Hungary – The Hungarian opposition primary election has been won by Péter Márki-Zay, who gained 56.7% of the vote against 43.3% for his social democratic and Eurofederalist opponent Klára Dobrev (DK). Péter Márki-Zay is the mayor of Hódmezővásárhely, a medium-sized town 26 km north of Szeged, in the southeast of the country. He will be the opposition coalition’s candidate for prime minister against Viktor Orbán in the next parliamentary elections to be held in spring 2022.
A former Fidesz voter
Péter Márki-Zay, who is still relatively unknown to the general public beyond Hungary’s borders, was in a way the precursor of the present opposition coalition against the powerful Fidesz of conservative Prime Minister Viktor Orbán. It was indeed with the support of both Jobbik (still a not-too-respectable far-right party at the time) and the left-wing parties, as well as some civil society organisations, that Márki-Zay, who defines himself as a conservative, a supporter of Christian values, and a former “disappointed Fidesz voter”, and whom almost nobody knew at the time, took over the mayor’s office of Hódmezővásárhely in February 2018, with 57.5% of the vote in what had been until then one of Fidesz’s bastions. Nicolas de Lamberterie interviewed him for the Visegrád Post at that time.

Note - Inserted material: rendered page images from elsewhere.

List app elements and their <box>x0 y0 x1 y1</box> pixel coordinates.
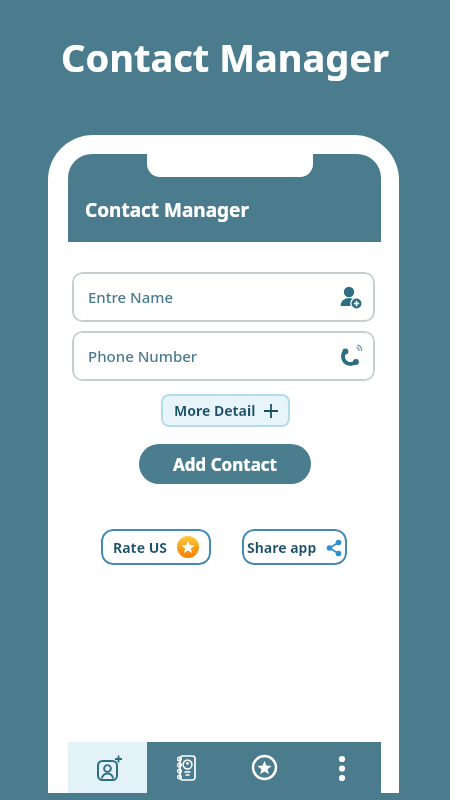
button[interactable] <box>225 742 303 793</box>
staticText: Share app <box>247 538 317 557</box>
staticText: Entre Name <box>88 287 174 307</box>
staticText: More Detail <box>174 401 256 420</box>
button[interactable]: Entre Name <box>72 272 375 322</box>
button[interactable]: Add Contact <box>139 444 311 484</box>
staticText: Add Contact <box>173 453 277 476</box>
button[interactable]: More Detail <box>161 394 290 427</box>
button[interactable]: Phone Number <box>72 331 375 381</box>
button[interactable] <box>147 742 225 793</box>
staticText: Contact Manager <box>61 31 389 83</box>
button[interactable] <box>303 742 381 793</box>
staticText: Contact Manager <box>85 197 249 223</box>
staticText: Rate US <box>113 538 167 557</box>
button[interactable]: Rate US <box>101 529 211 565</box>
staticText: Phone Number <box>88 346 198 366</box>
button[interactable]: Share app <box>242 529 347 565</box>
button[interactable] <box>68 742 147 793</box>
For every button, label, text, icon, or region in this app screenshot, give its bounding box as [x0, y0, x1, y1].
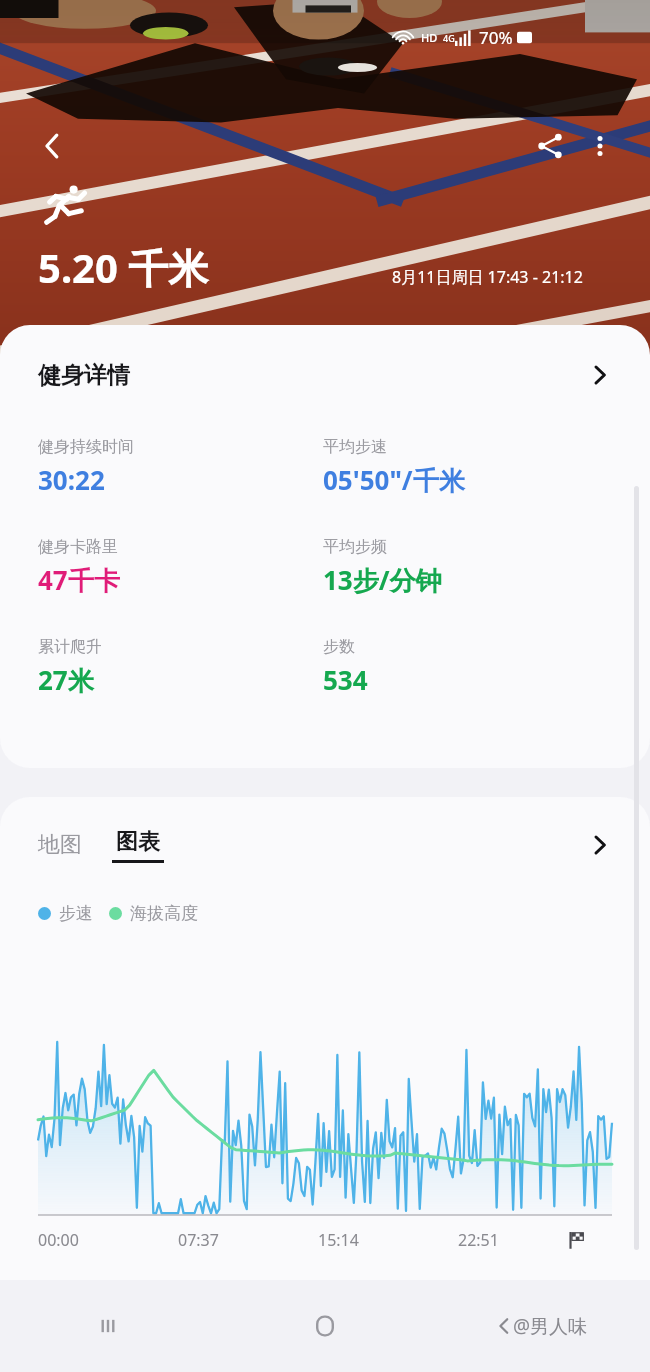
button[interactable]: More options: [572, 118, 628, 174]
staticText: 健身持续时间: [38, 437, 134, 457]
staticText: 健身卡路里: [38, 537, 118, 557]
staticText: 05'50"/千米: [323, 462, 465, 498]
button[interactable]: Recents: [0, 1280, 216, 1372]
button[interactable]: Back: [433, 1280, 650, 1372]
staticText: 图表: [116, 828, 160, 856]
staticText: 地图: [38, 831, 82, 859]
staticText: 步数: [323, 637, 355, 657]
button[interactable]: 地图: [32, 825, 88, 865]
staticText: 00:00: [38, 1229, 178, 1251]
button[interactable]: Open chart: [580, 825, 620, 865]
staticText: 平均步频: [323, 537, 387, 557]
button[interactable]: Share: [522, 118, 578, 174]
staticText: 15:14: [318, 1229, 458, 1251]
staticText: 步速: [59, 903, 93, 924]
button[interactable]: 图表: [106, 822, 170, 869]
staticText: 累计爬升: [38, 637, 102, 657]
staticText: 70%: [479, 26, 513, 49]
staticText: 13步/分钟: [323, 562, 442, 598]
staticText: 22:51: [458, 1229, 568, 1251]
button[interactable]: Home: [216, 1280, 433, 1372]
staticText: 5.20 千米: [38, 240, 209, 295]
staticText: 8月11日周日 17:43 - 21:12: [392, 266, 583, 288]
staticText: 07:37: [178, 1229, 318, 1251]
staticText: @男人味: [513, 1313, 588, 1339]
staticText: 海拔高度: [130, 903, 198, 924]
staticText: 健身详情: [38, 361, 130, 390]
staticText: 534: [323, 662, 368, 697]
staticText: HD: [421, 30, 438, 45]
staticText: 30:22: [38, 462, 105, 497]
staticText: 47千卡: [38, 562, 120, 598]
staticText: 4G: [443, 32, 455, 44]
staticText: 平均步速: [323, 437, 387, 457]
staticText: 27米: [38, 662, 94, 698]
button[interactable]: Back: [24, 118, 80, 174]
button[interactable]: 健身详情: [0, 325, 650, 425]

“Restore democracy, freedom of the press, the rule of law…”
A historian, economist, academic, and former private sector executive, Márki-Zay used to work for French multinationals (EDF, Legrand) and he “spent five years in Canada and the United States” from 2004 to 2009. He speaks six foreign languages and founded the Hungary for All Movement (Mindenki Magyarországa Mozgalom, MMM) in November 2018. He then declared that he wanted to tackle corruption, which he said was “bigger than ever”. It was, in his eyes, “the fundamental problem” of present-day Hungary. At the same time, he wanted to defend the freedom of the press and was already presenting what could be seen as a future government programme:
“My hope would be to have a technocratic government, a management government, whose main objective would be to restore democracy, freedom of the press, the rule of law, the market economy, and commitment to European integration. ”
Márki-Zay said that it was “in their common interest” for the main opposition parties (Jobbik, DK, LMP and MSZP) to join together in a coalition. This is what they have done. A coalition of six parties (DK, Jobbik, Momentum, MSZP, Párbeszéd and LMP) has now chosen Péter Márki-Zay to head its list in a democratic vote. Next year, Hungarian voters will have to choose between continuity on the one hand, with Viktor Orbán and his conservative Fidesz-KDNP coalition, and change on the other, with Péter Márki-Zay and his heterogeneous coalition uniting the left, liberals, the former far-right who have repented and converted to pro-EU populism, and some disappointed conservatives.